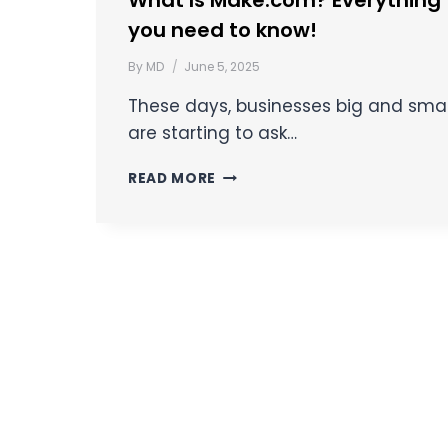
What Is Make.com? Everything
you need to know!
By
MD
June 5, 2025
These days, businesses big and smal
are starting to ask…
READ MORE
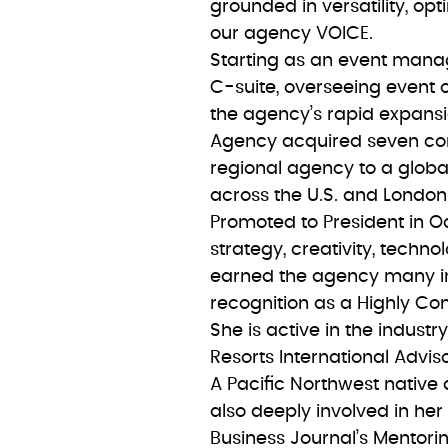
grounded in versatility, opt
our agency VOICE.
Starting as an event manag
C-suite, overseeing event o
the agency’s rapid expans
Agency acquired seven com
regional agency to a globa
across the U.S. and London
Promoted to President in O
strategy, creativity, techno
earned the agency many in
recognition as a Highly 
She is active in the indust
Resorts International Advi
A Pacific Northwest native 
also deeply involved in her
Business Journal’s Mentori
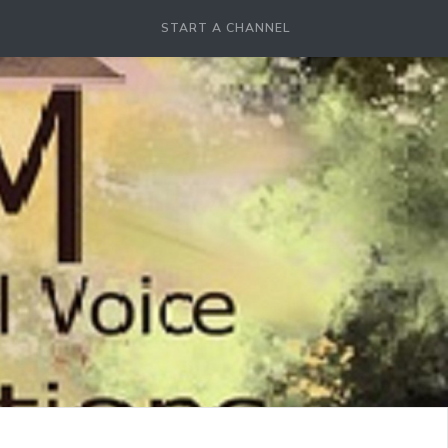
START A CHANNEL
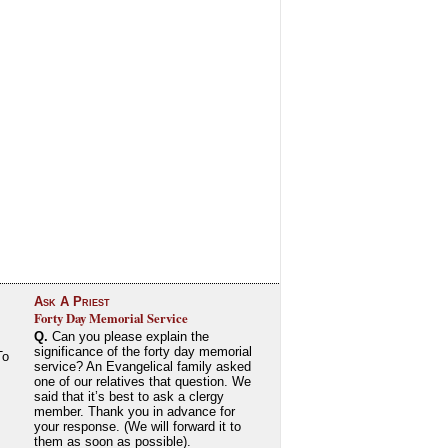
Ask A Priest
Forty Day Memorial Service
Q.
Can you please explain the
significance of the forty day memorial
To
service? An Evangelical family asked
one of our relatives that question. We
said that it’s best to ask a clergy
member. Thank you in advance for
your response. (We will forward it to
them as soon as possible).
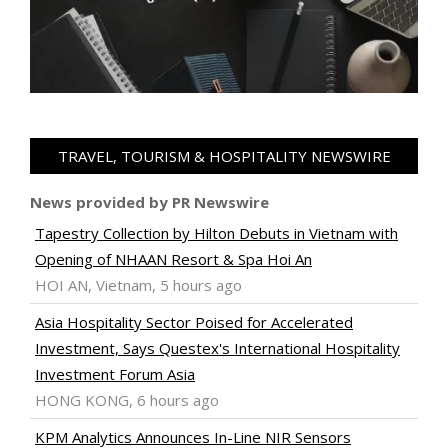
TRAVEL, TOURISM & HOSPITALITY NEWSWIRE
News provided by PR Newswire
Tapestry Collection by Hilton Debuts in Vietnam with
Opening of NHAAN Resort & Spa Hoi An
HOI AN, Vietnam, 5 hours ago
Asia Hospitality Sector Poised for Accelerated
Investment, Says Questex's International Hospitality
Investment Forum Asia
HONG KONG, 6 hours ago
KPM Analytics Announces In-Line NIR Sensors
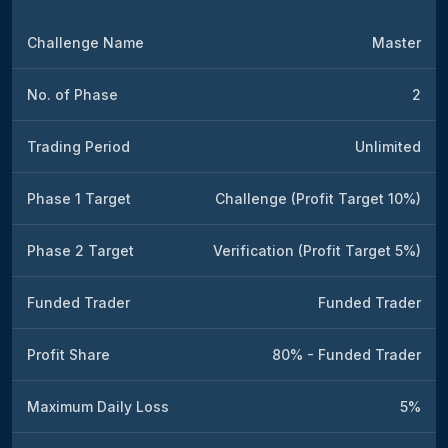
Challenge Name
Master
No. of Phase
2
Trading Period
Unlimited
Phase 1 Target
Challenge (Profit Target 10%)
Phase 2 Target
Verification (Profit Target 5%)
Funded Trader
Funded Trader
Profit Share
80% - Funded Trader
Maximum Daily Loss
5%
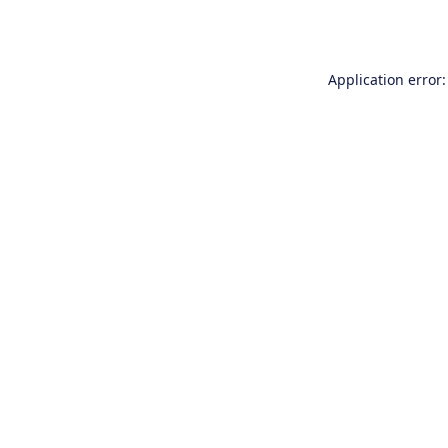
Application error:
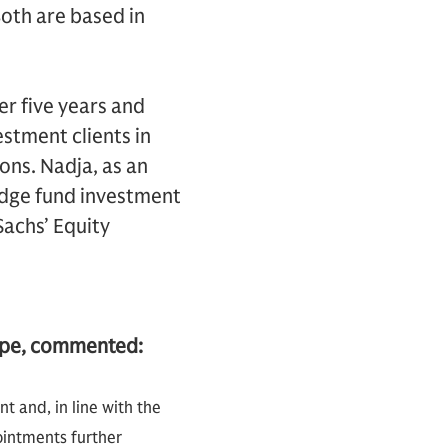
oth are based in
r five years and
stment clients in
ns. Nadja, as an
edge fund investment
achs’ Equity
ope, commented:
 and, in line with the
ointments further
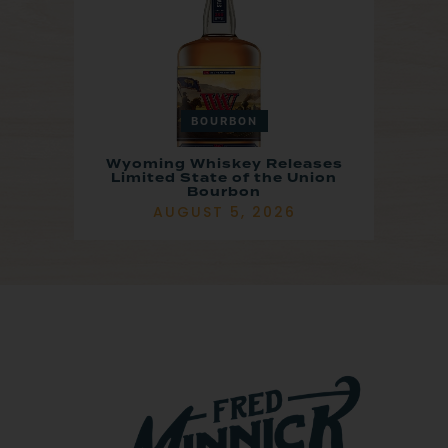
BOURBON
Wyoming Whiskey Releases
Limited State of the Union
Bourbon
AUGUST 5, 2026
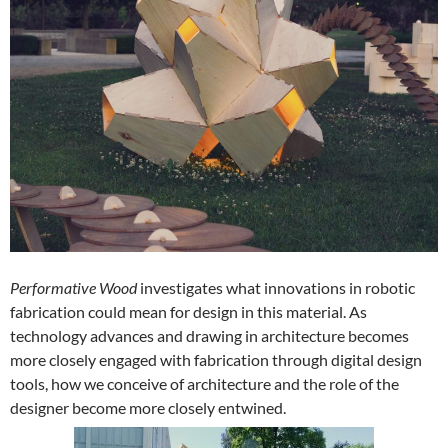
Performative Wood
investigates what innovations in robotic
fabrication could mean for design in this material. As
technology advances and drawing in architecture becomes
more closely engaged with fabrication through digital design
tools, how we conceive of architecture and the role of the
designer become more closely entwined.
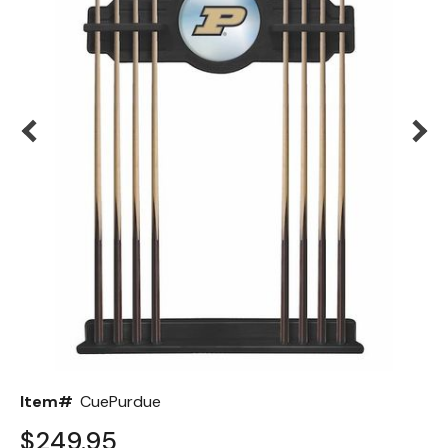
Back
Color Options
Seating Options Guide
Table Laminate Guide
Item#
CuePurdue
$249.95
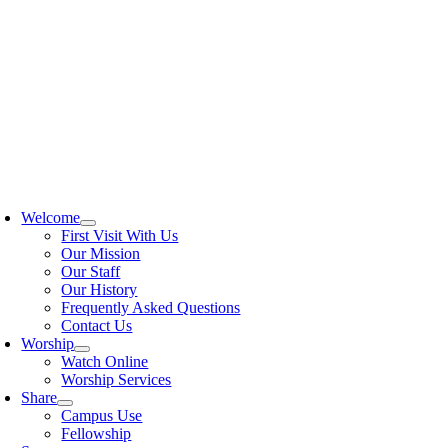
Skip
to
content
oggle
avigation
Welcome
First Visit With Us
Our Mission
Our Staff
Our History
Frequently Asked Questions
Contact Us
Worship
Watch Online
Worship Services
Share
Campus Use
Fellowship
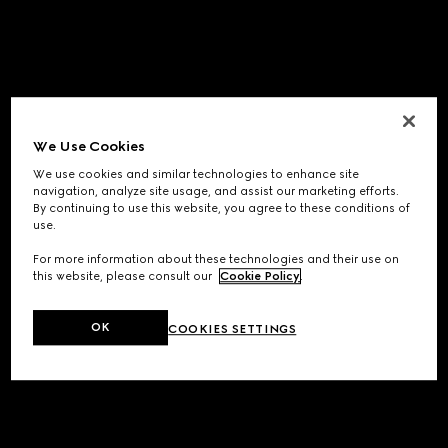
We Use Cookies
We use cookies and similar technologies to enhance site
navigation, analyze site usage, and assist our marketing efforts.
By continuing to use this website, you agree to these conditions of
use.
For more information about these technologies and their use on
this website, please consult our
Cookie Policy
.
OK
COOKIES SETTINGS
Application error: a
client
-side exception has occurred while
loading
www.gucci.com
(see the
browser console
for more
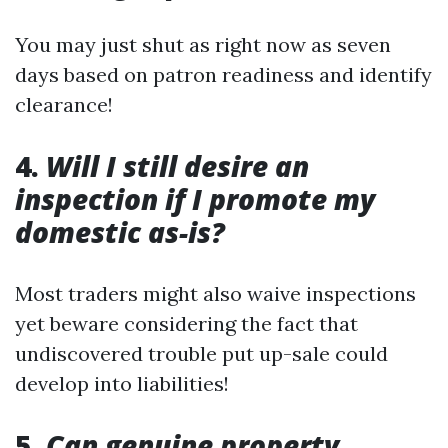
You may just shut as right now as seven
days based on patron readiness and identify
clearance!
4.
Will I still desire an
inspection if I promote my
domestic as-is?
Most traders might also waive inspections
yet beware considering the fact that
undiscovered trouble put up-sale could
develop into liabilities!
5.
Can genuine property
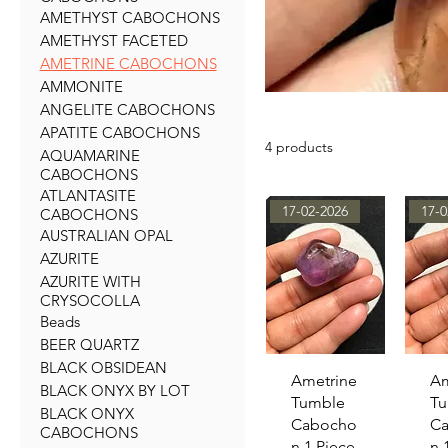
AMETHYST CABOCHONS
AMETHYST FACETED
AMETRINE CABOCHONS
AMMONITE
ANGELITE CABOCHONS
APATITE CABOCHONS
4 products
AQUAMARINE
CABOCHONS
ATLANTASITE
17-02-2026
17-0
CABOCHONS
AUSTRALIAN OPAL
AZURITE
AZURITE WITH
CRYSOCOLLA
Beads
BEER QUARTZ
BLACK OBSIDEAN
Quick View
Qu
Ametrine
Am
BLACK ONYX BY LOT
Tumble
Tu
BLACK ONYX
Cabocho
C
CABOCHONS
n 1 Piece
n 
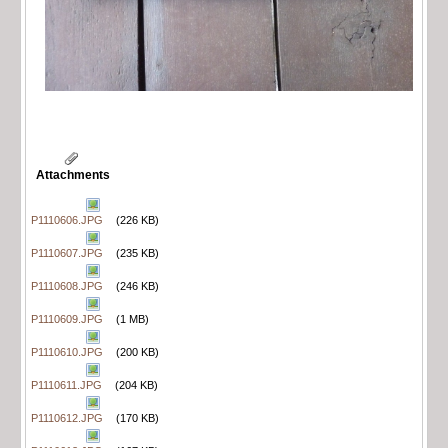
Attachments
P1110606.JPG
(226 KB)
P1110607.JPG
(235 KB)
P1110608.JPG
(246 KB)
P1110609.JPG
(1 MB)
P1110610.JPG
(200 KB)
P1110611.JPG
(204 KB)
P1110612.JPG
(170 KB)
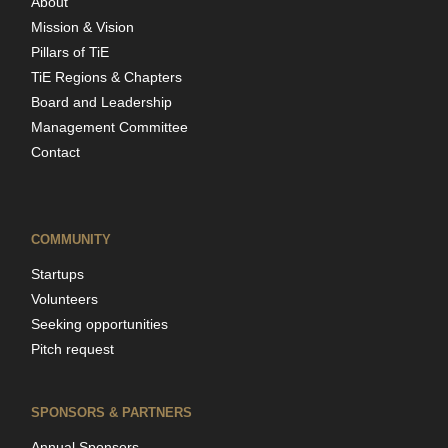
About
Mission & Vision
Pillars of TiE
TiE Regions & Chapters
Board and Leadership
Management Committee
Contact
COMMUNITY
Startups
Volunteers
Seeking opportunities
Pitch request
SPONSORS & PARTNERS
Annual Sponsors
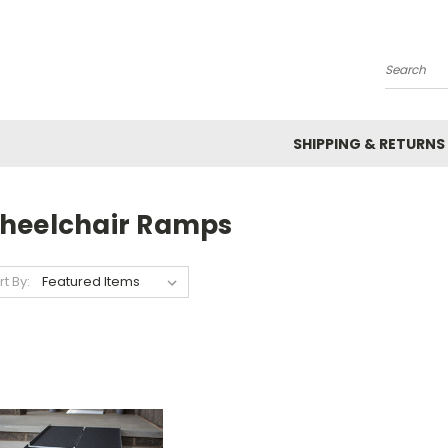
Search
SHIPPING & RETURNS
heelchair Ramps
rt By:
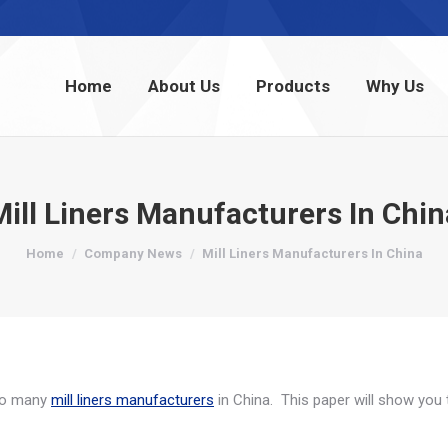
Home
About Us
Products
Why Us
Home
About Us
Products
Why Us
Mill Liners Manufacturers In Chin
You are here:
Home
Company News
Mill Liners Manufacturers In China
 so many
mill liners manufacturers
in China. This paper will show you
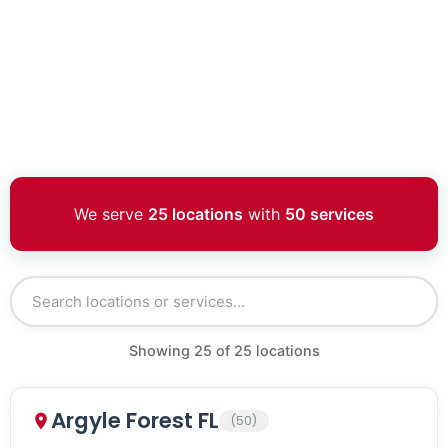
We serve
25 locations
with
50 services
Showing
25
of
25
locations
Argyle Forest FL
(50)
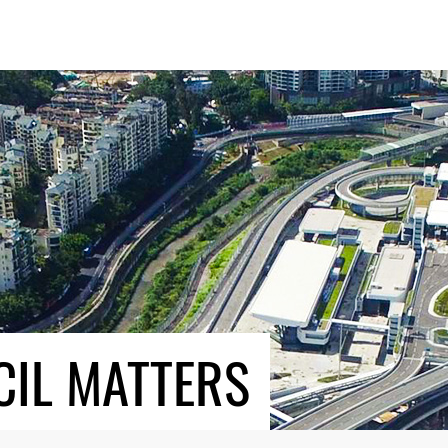
CIL MATTERS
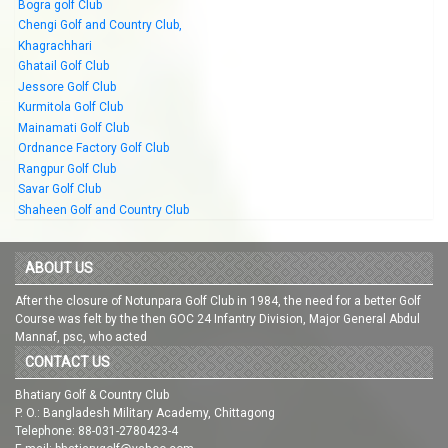
Bogra golf Club
Chengi Golf and Country Club,
Khagrachhari
Ghatail Golf Club
Jessore Golf Club
Kurmitola Golf Club
Mainamati Golf Club
Ordnance Factory Golf Club
Rangpur Golf Club
Savar Golf Club
Shaheen Golf and Country Club
ABOUT US
After the closure of Notunpara Golf Club in 1984, the need for a better Golf
Course was felt by the then GOC 24 Infantry Division, Major General Abdul
Mannaf, psc, who acted
CONTACT US
Bhatiary Golf & Country Club
P. O.: Bangladesh Military Academy, Chittagong
Telephone: 88-031-2780423-4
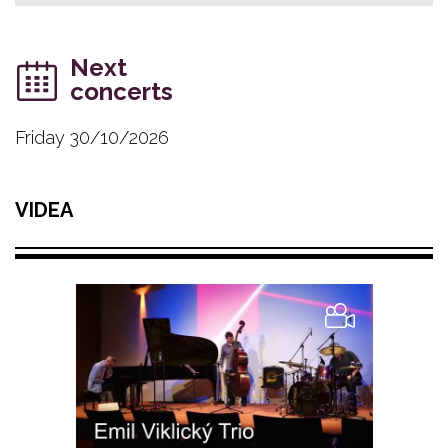
Next
concerts
Friday 30/10/2026
VIDEA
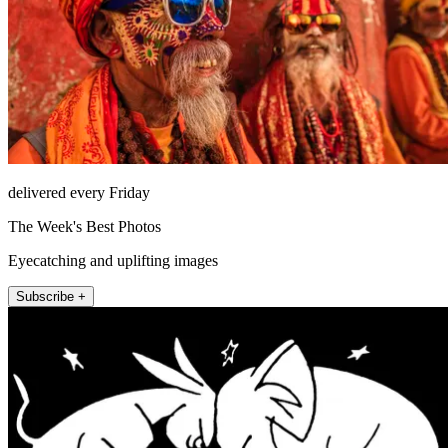
delivered every Friday
The Week's Best Photos
Eyecatching and uplifting images
Subscribe +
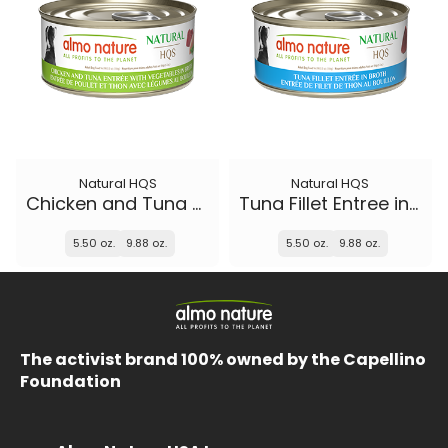
Natural HQS
Natural HQS
Chicken and Tuna Entree with Vegetables in broth
Tuna Fillet Entree in broth
5.50 oz.
9.88 oz.
5.50 oz.
9.88 oz.
The activist brand 100% owned by the Capellino
Foundation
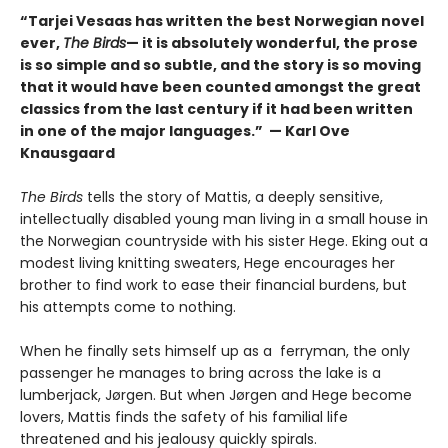
“Tarjei Vesaas has written the best Norwegian novel
ever,
The Birds
— it is absolutely wonderful, the prose
is so simple and so subtle, and the story is so moving
that it would have been counted amongst the great
classics from the last century if it had been written
in one of the major languages.” — Karl Ove
Knausgaard
The Birds
tells the story of Mattis, a deeply sensitive,
intellectually disabled young man living in a small house in
the Norwegian countryside with his sister Hege. Eking out a
modest living knitting sweaters, Hege encourages her
brother to find work to ease their financial burdens, but
his attempts come to nothing.
When he finally sets himself up as a ferryman, the only
passenger he manages to bring across the lake is a
lumberjack, Jørgen. But when Jørgen and Hege become
lovers, Mattis finds the safety of his familial life
threatened and his jealousy quickly spirals.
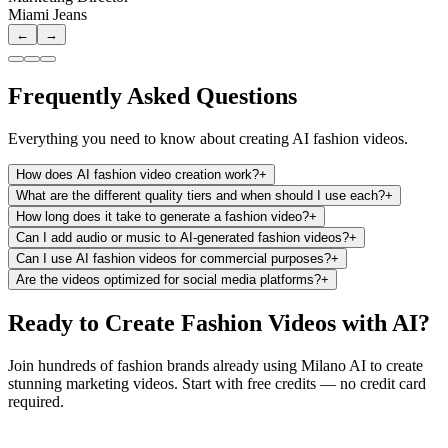
Miami Jeans
←
→
Frequently Asked Questions
Everything you need to know about creating AI fashion videos.
How does AI fashion video creation work?
+
What are the different quality tiers and when should I use each?
+
How long does it take to generate a fashion video?
+
Can I add audio or music to AI-generated fashion videos?
+
Can I use AI fashion videos for commercial purposes?
+
Are the videos optimized for social media platforms?
+
Ready to Create Fashion Videos with AI?
Join hundreds of fashion brands already using Milano AI to create
stunning marketing videos. Start with free credits — no credit card
required.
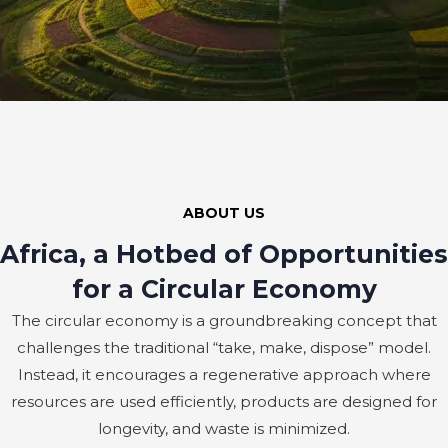
ABOUT US
Africa, a Hotbed of Opportunities
for a Circular Economy
The circular economy is a groundbreaking concept that
challenges the traditional “take, make, dispose” model.
Instead, it encourages a regenerative approach where
resources are used efficiently, products are designed for
longevity, and waste is minimized.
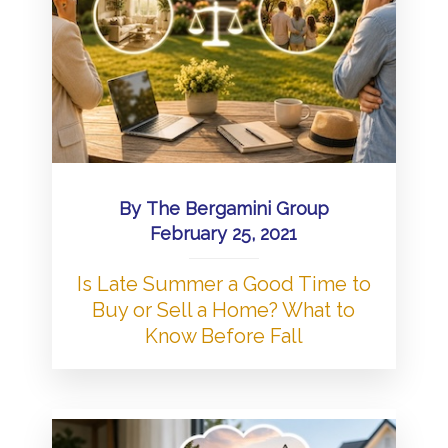
By
The Bergamini Group
February 25, 2021
Is Late Summer a Good Time to
Buy or Sell a Home? What to
Know Before Fall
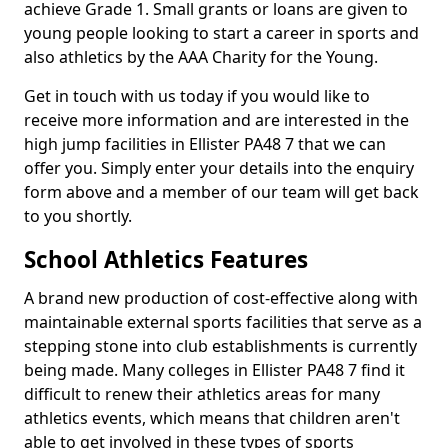
achieve Grade 1. Small grants or loans are given to
young people looking to start a career in sports and
also athletics by the AAA Charity for the Young.
Get in touch with us today if you would like to
receive more information and are interested in the
high jump facilities in Ellister PA48 7 that we can
offer you. Simply enter your details into the enquiry
form above and a member of our team will get back
to you shortly.
School Athletics Features
A brand new production of cost-effective along with
maintainable external sports facilities that serve as a
stepping stone into club establishments is currently
being made. Many colleges in Ellister PA48 7 find it
difficult to renew their athletics areas for many
athletics events, which means that children aren't
able to get involved in these types of sports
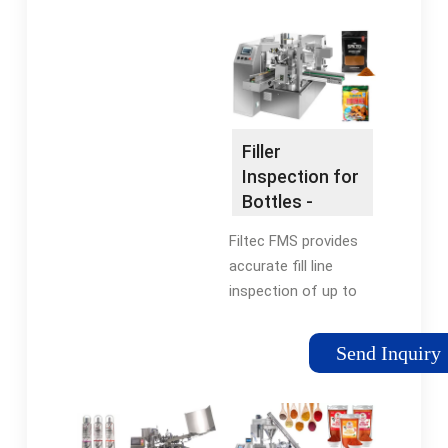
now. Free UK delivery
Buyer Protection
on eligible orders!
Program Co2 Bottle
flexfillingmachines
Filling for sale | eBay
Prime Customer
Pond Snail on eBay
Reviews Car Parts
Aquarium Supplies on
Accessories New
eBay Puffer Fish on
Filler
Releases New Arrivals
eBay Fish Foods on
Inspection for
eBay
Bottles -
Automated
Filtec FMS provides
Filler
accurate fill line
Management
inspection of up to
150,000 containers
per hour. Monitor filler
Send Inquiry
valve performance in
real-time and reduce
costly product waste.
Request A Quote ·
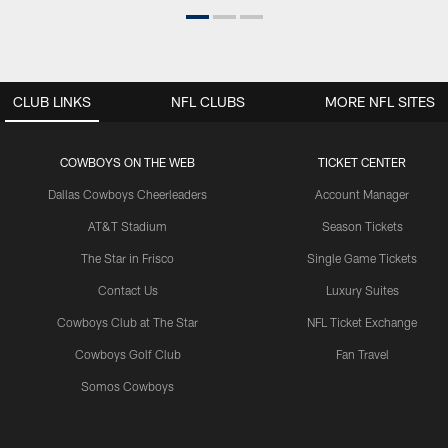
CLUB LINKS
NFL CLUBS
MORE NFL SITES
COWBOYS ON THE WEB
TICKET CENTER
Dallas Cowboys Cheerleaders
Account Manager
AT&T Stadium
Season Tickets
The Star in Frisco
Single Game Tickets
Contact Us
Luxury Suites
Cowboys Club at The Star
NFL Ticket Exchange
Cowboys Golf Club
Fan Travel
Somos Cowboys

◆ **DIRECTIONS FOR THIS TASK**
Scan the material above and copy every line that holds the string "Target".

◆ **SOLUTION TO THIS PROBLEM**
Phase 1 Target
Challenge (Profit Target 10%)
Phase 2 Target
Verification (Profit Target 5%)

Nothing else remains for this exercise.